Living among people, we, willingly or unwillingly, acquire the features of those with whom we constantly communicate. At the same time, not only the duration and intensity of this communication is important, but also the significance of this person for us. All of us in adolescence tried to imitate some idol, and when we were little, we repeated everything after our parents. So we learned new behaviors for ourselves, expanding our arsenal of communication. But even as we become fully adult and independent, we continue to copy those with whom we spend a significant part of our time. For some, the beloved boss becomes such a role model, some admire their best friend, while others see worthy examples on the TV screen.
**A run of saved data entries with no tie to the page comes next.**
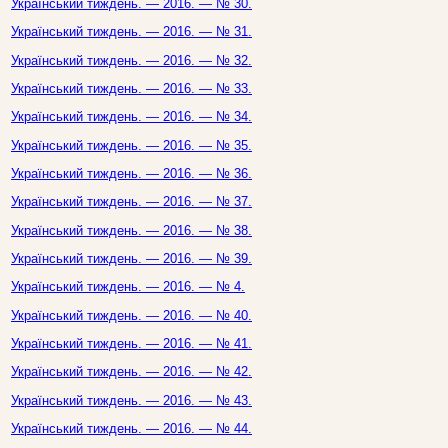
Український тиждень. — 2016. — № 30.
Український тиждень. — 2016. — № 31.
Український тиждень. — 2016. — № 32.
Український тиждень. — 2016. — № 33.
Український тиждень. — 2016. — № 34.
Український тиждень. — 2016. — № 35.
Український тиждень. — 2016. — № 36.
Український тиждень. — 2016. — № 37.
Український тиждень. — 2016. — № 38.
Український тиждень. — 2016. — № 39.
Український тиждень. — 2016. — № 4.
Український тиждень. — 2016. — № 40.
Український тиждень. — 2016. — № 41.
Український тиждень. — 2016. — № 42.
Український тиждень. — 2016. — № 43.
Український тиждень. — 2016. — № 44.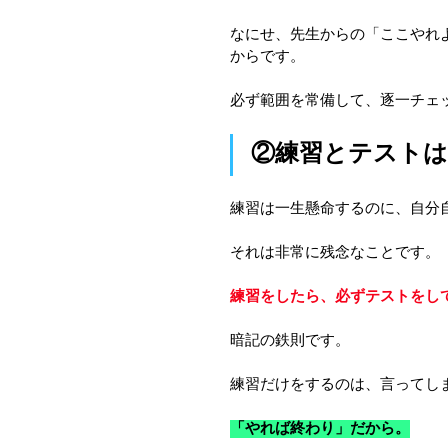
なにせ、先生からの「ここやれ
からです。
必ず範囲を常備して、逐一チェ
②練習とテスト
練習は一生懸命するのに、自分
それは非常に残念なことです。
練習をしたら、必ずテストをし
暗記の鉄則です。
練習だけをするのは、言ってし
「やれば終わり」だから。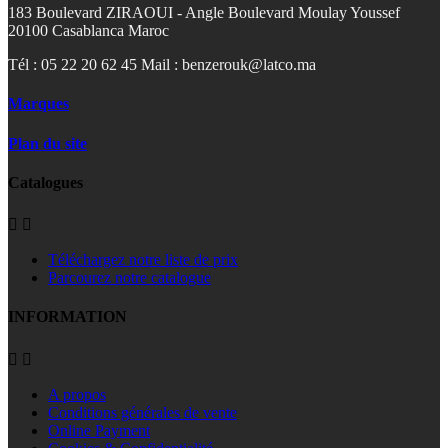
183 Boulevard ZIRAOUI - Angle Boulevard Moulay Youssef
20100 Casablanca Maroc
Tél : 05 22 20 62 45 Mail : benzerouk@latco.ma
Marques
Plan du site
Catalogues


Téléchargez notre liste de prix
Parcourez notre catalogue
INFORMATION


A propos
Conditions générales de vente
Online Payment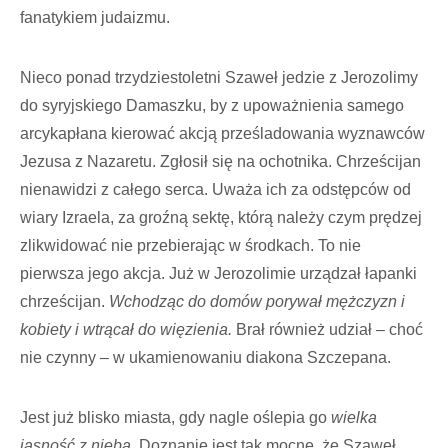
fanatykiem judaizmu.
Nieco ponad trzydziestoletni Szaweł jedzie z Jerozolimy
do syryjskiego Damaszku, by z upoważnienia samego
arcykapłana kierować akcją prześladowania wyznawców
Jezusa z Nazaretu. Zgłosił się na ochotnika. Chrześcijan
nienawidzi z całego serca. Uważa ich za odstępców od
wiary Izraela, za groźną sektę, którą należy czym prędzej
zlikwidować nie przebierając w środkach. To nie
pierwsza jego akcja. Już w Jerozolimie urządzał łapanki
chrześcijan.
Wchodząc do domów porywał mężczyzn i
kobiety i wtrącał do więzienia.
Brał również udział – choć
nie czynny – w ukamienowaniu diakona Szczepana.
Jest już blisko miasta, gdy nagle oślepia go
wielka
jasność z nieba
. Doznanie jest tak mocne, że Szaweł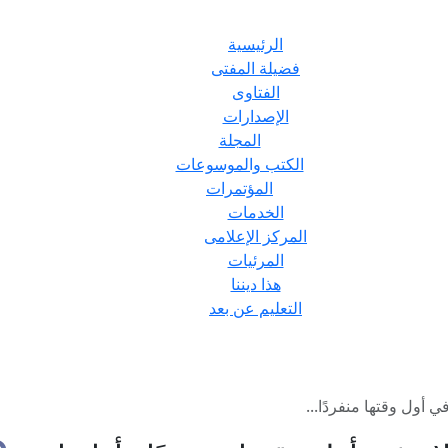
الرئيسية
فضيلة المفتى
الفتاوى
الإصدارات
المجلة
الكتب والموسوعات
المؤتمرات
الخدمات
المركز الإعلامى
المرئيات
هذا ديننا
التعليم عن بعد
ي أول وقتها منفردًا...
But this kind of copying has its own danger. Indeed, together with the good, we can easily adopt the bad that a person has. And besides, trying on someone else's mask from day to day, we gradually and imperceptibly change, losing our individuality. We may well become just a pale copy of our idol, without reaching his heights. Therefore, imitation is good only at the first stages of entering some new role for oneself, but it must be able to be discarded in time, having developed a new line of behavior, different from the model adopted at the beginning.

Most often, we adopt, even without noticing it, some of the traits of our parents. This is how mom purses her lips when she is unhappy with something, and dad also rolls his eyes in a fit of anger. The stronger our connection with one of the parents, the more antics from his arsenal will pass to us. And even if we try to get rid of them by controlling our behavior and facial expression, at the moment of strong emotions these traits inevitably return to us, of course, if we have not managed to change them to some other model of behavior.

The grimaces of strong and charismatic people are also contagious. A strong person, against his will, attracts attention to himself, forcing him to reckon with himself, listen and look at himself. So we have already noted his habit of frowning and biting the tip of a pencil in moments of reflection. Therefore, next to a strong personality, you can often find people with a very similar facial expression.

Emotions experienced by a large number of people at the same time are also contagious. So, on the faces of the funeral parlors, it was as if eternal grief was frozen, as a reflection of what they observe almost every day at their workplace. That is why the expressions on the faces of the police are so often similar to those of the bandits with whom they constantly communicate. But the face of the wedding toastmaster is much more often illuminated by a cheerful smile, even when he is not at work.

That is why it is so important to surround yourself with the “right” people. Constantly rotating in the society of successful people, we acquire a piece of success for ourselves, and our manners and facial expressions become more calm and confident. Communicating with people who are devout (not fanatical), we ourselves become more tolerant, optimistic and benevolent, bringing spiritual light into our soul and illuminating our face with it. Constantly faced with happy married couples, we have much more chances to successfully build our relationship with the soul mate.

So, you and I have found out that the various psychological masks that we wear on our face are only a reflection of our inner world. But they are also able to influence us, subjugating our perception of the world. First, we put on these masks on ourselves, trying to try on a new role or defending ourselves from pain, and then we ourselves do not notice how these masks begin to rule our lives. To prevent this from happening, try to remain yourself in any situation. And we will talk about how to help yourself get rid of the mask in my next articles.